### WHAT THE TASK ASKS
Copy out the line that contains "Here is an image." and the lines after it through the final one in the entries below, exactly, with no other lines.

Excerpts from a dataset:
● ● ● ● ● ● ●
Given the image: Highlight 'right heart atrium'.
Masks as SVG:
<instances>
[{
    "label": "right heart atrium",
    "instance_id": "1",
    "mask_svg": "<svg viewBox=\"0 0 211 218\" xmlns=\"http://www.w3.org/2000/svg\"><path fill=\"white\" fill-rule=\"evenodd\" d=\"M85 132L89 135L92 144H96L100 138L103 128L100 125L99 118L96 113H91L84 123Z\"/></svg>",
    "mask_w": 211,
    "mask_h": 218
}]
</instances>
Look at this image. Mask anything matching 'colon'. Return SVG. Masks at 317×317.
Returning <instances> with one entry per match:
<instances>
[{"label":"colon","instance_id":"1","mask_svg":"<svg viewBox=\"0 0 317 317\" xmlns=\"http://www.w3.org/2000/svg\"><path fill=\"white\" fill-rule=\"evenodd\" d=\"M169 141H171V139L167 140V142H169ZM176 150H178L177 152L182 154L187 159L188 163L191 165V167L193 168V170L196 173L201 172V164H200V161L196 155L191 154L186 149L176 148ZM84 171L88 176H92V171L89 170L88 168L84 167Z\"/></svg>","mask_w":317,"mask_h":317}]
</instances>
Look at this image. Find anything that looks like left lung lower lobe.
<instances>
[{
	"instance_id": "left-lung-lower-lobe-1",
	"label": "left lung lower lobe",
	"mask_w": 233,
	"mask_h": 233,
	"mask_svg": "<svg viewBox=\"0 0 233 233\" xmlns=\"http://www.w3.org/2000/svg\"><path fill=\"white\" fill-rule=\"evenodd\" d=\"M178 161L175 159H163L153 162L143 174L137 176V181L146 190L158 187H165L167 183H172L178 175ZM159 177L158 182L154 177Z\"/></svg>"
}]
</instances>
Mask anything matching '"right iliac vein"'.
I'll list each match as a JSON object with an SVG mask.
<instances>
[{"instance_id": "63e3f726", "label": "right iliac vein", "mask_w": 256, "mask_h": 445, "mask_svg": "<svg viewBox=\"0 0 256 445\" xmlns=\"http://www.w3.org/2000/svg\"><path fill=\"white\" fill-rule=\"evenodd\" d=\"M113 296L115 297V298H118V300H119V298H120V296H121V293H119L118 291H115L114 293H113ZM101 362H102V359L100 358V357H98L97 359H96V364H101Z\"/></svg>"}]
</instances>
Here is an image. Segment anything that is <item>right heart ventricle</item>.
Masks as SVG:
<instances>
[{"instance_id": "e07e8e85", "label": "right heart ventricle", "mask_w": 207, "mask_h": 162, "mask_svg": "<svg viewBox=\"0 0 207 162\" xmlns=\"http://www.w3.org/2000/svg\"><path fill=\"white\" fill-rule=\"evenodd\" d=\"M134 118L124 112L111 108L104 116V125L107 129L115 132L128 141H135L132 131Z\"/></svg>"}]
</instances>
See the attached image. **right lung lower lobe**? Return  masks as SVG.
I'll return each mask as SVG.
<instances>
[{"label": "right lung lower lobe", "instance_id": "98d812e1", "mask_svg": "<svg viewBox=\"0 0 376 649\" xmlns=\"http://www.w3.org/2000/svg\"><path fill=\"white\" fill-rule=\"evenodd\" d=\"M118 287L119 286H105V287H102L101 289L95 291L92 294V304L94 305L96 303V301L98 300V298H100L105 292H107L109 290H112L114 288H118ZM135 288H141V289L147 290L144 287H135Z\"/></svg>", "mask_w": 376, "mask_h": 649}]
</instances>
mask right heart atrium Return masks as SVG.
● ● ● ● ● ● ●
### TASK RESULT
Here is an image. Segment anything that is <item>right heart ventricle</item>.
Masks as SVG:
<instances>
[{"instance_id": "e07e8e85", "label": "right heart ventricle", "mask_w": 207, "mask_h": 162, "mask_svg": "<svg viewBox=\"0 0 207 162\" xmlns=\"http://www.w3.org/2000/svg\"><path fill=\"white\" fill-rule=\"evenodd\" d=\"M134 118L124 112L111 108L104 116V125L107 129L115 132L128 141H135L132 131Z\"/></svg>"}]
</instances>
See the attached image. **right lung lower lobe**? Return  masks as SVG.
I'll return each mask as SVG.
<instances>
[{"label": "right lung lower lobe", "instance_id": "98d812e1", "mask_svg": "<svg viewBox=\"0 0 376 649\" xmlns=\"http://www.w3.org/2000/svg\"><path fill=\"white\" fill-rule=\"evenodd\" d=\"M118 287L119 286H105V287H102L101 289L95 291L92 294V304L94 305L96 303V301L98 300V298H100L105 292H107L109 290H112L114 288H118ZM135 288H141V289L147 290L144 287H135Z\"/></svg>", "mask_w": 376, "mask_h": 649}]
</instances>
mask right heart atrium Return masks as SVG.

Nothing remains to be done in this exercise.